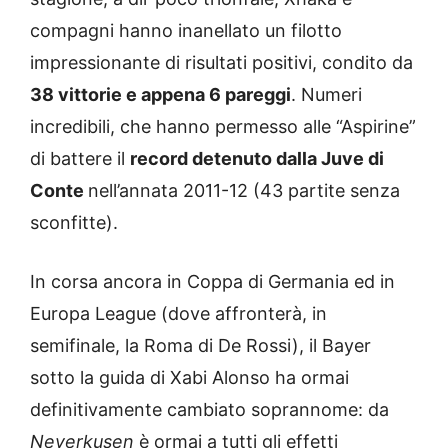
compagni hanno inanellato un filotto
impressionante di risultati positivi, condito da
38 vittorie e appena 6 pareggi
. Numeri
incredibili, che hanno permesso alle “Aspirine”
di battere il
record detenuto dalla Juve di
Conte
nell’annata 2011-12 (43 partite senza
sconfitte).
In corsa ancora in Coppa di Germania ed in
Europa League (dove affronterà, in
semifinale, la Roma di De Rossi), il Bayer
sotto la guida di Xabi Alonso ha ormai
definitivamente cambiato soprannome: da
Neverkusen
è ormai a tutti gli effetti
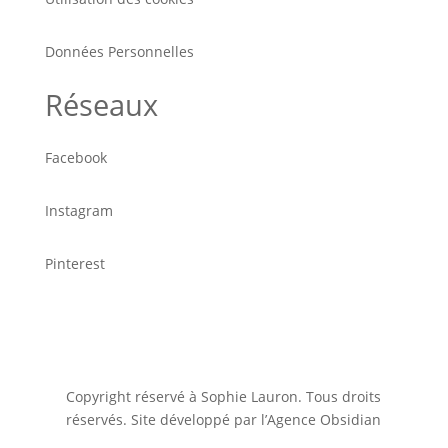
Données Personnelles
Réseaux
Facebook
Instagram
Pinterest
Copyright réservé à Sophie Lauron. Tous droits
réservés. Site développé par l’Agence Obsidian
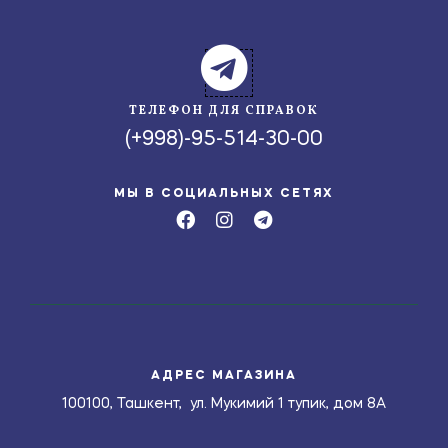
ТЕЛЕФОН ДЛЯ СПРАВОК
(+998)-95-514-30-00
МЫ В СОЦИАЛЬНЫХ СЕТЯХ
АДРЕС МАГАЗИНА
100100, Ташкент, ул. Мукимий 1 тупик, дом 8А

++++++++++++++++++++

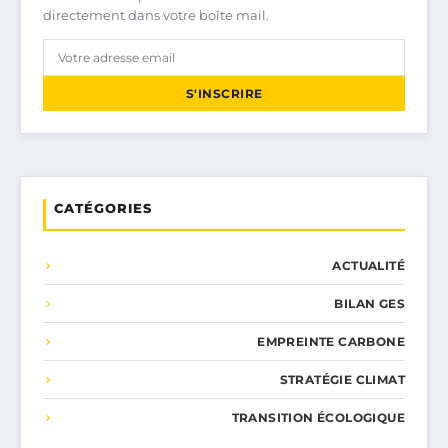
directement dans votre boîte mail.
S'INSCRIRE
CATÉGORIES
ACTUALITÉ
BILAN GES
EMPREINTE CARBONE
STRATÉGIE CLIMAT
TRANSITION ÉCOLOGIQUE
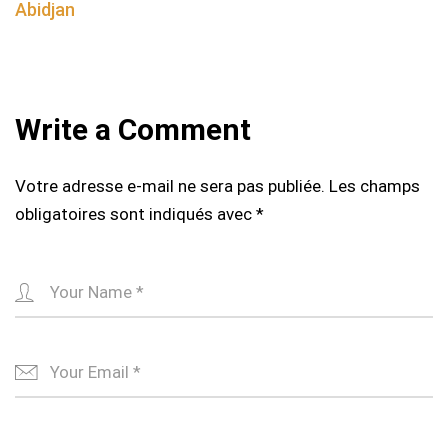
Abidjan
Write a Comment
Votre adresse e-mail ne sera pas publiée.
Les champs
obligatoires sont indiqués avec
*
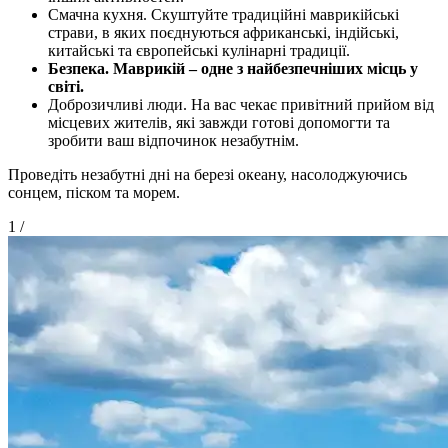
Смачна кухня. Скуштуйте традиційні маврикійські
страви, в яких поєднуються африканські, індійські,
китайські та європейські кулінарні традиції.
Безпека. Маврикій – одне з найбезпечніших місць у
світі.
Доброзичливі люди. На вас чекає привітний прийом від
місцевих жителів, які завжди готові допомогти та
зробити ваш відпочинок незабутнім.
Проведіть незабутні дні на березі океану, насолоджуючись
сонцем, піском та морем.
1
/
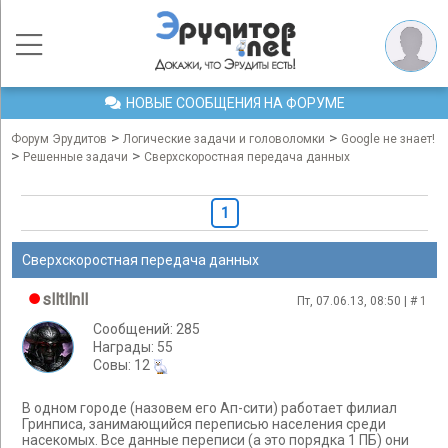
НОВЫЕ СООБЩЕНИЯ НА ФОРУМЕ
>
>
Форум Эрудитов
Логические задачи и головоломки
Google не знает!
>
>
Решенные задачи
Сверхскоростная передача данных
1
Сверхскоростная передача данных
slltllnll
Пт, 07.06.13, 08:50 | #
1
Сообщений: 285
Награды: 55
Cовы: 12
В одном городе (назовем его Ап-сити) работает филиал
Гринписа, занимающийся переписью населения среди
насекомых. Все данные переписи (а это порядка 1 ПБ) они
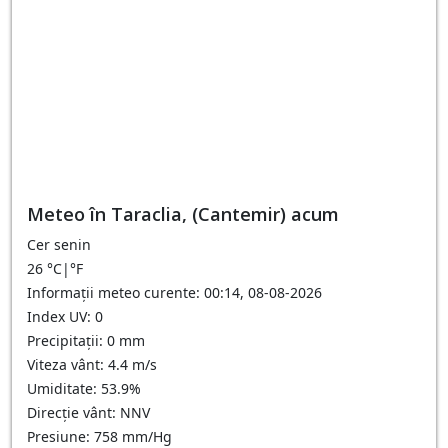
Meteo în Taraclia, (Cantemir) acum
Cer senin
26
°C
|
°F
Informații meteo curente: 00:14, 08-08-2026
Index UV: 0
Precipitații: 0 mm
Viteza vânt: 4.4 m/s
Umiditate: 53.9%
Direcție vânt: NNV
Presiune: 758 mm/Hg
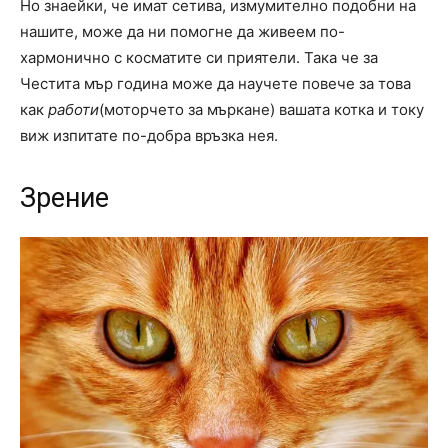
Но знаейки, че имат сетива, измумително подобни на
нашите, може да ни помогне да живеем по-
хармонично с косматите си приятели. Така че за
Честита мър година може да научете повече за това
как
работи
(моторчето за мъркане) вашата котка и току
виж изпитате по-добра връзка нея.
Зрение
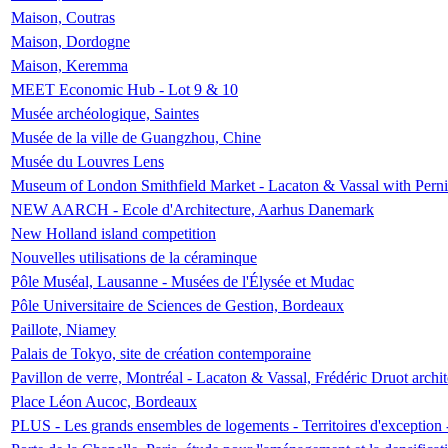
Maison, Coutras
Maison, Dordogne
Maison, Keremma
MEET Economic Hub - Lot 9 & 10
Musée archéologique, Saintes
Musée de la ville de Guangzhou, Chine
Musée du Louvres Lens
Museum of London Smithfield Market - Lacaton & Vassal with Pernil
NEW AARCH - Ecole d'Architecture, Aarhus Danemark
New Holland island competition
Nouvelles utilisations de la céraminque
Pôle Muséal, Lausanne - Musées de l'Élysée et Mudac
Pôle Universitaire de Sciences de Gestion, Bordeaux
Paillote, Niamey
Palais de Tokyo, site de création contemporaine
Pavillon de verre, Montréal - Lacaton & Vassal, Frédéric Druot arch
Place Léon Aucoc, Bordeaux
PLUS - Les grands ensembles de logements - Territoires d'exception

++++++++++++++++++++

[WHAT IS BEING ASKED]
In the data above, take the line with "Честита мър година", the line with "PLUS - Les grands", and every line between, and set them down exactly without pictures.

[RESULT OF THE TASK]
Честита мър година може да научете повече за това
как
работи
(моторчето за мъркане) вашата котка и току
виж изпитате по-добра връзка нея.
Зрение
Maison, Coutras
Maison, Dordogne
Maison, Keremma
MEET Economic Hub - Lot 9 & 10
Musée archéologique, Saintes
Musée de la ville de Guangzhou, Chine
Musée du Louvres Lens
Museum of London Smithfield Market - Lacaton & Vassal with Pernil
NEW AARCH - Ecole d'Architecture, Aarhus Danemark
New Holland island competition
Nouvelles utilisations de la céraminque
Pôle Muséal, Lausanne - Musées de l'Élysée et Mudac
Pôle Universitaire de Sciences de Gestion, Bordeaux
Paillote, Niamey
Palais de Tokyo, site de création contemporaine
Pavillon de verre, Montréal - Lacaton & Vassal, Frédéric Druot arch
Place Léon Aucoc, Bordeaux
PLUS - Les grands ensembles de logements - Territoires d'exception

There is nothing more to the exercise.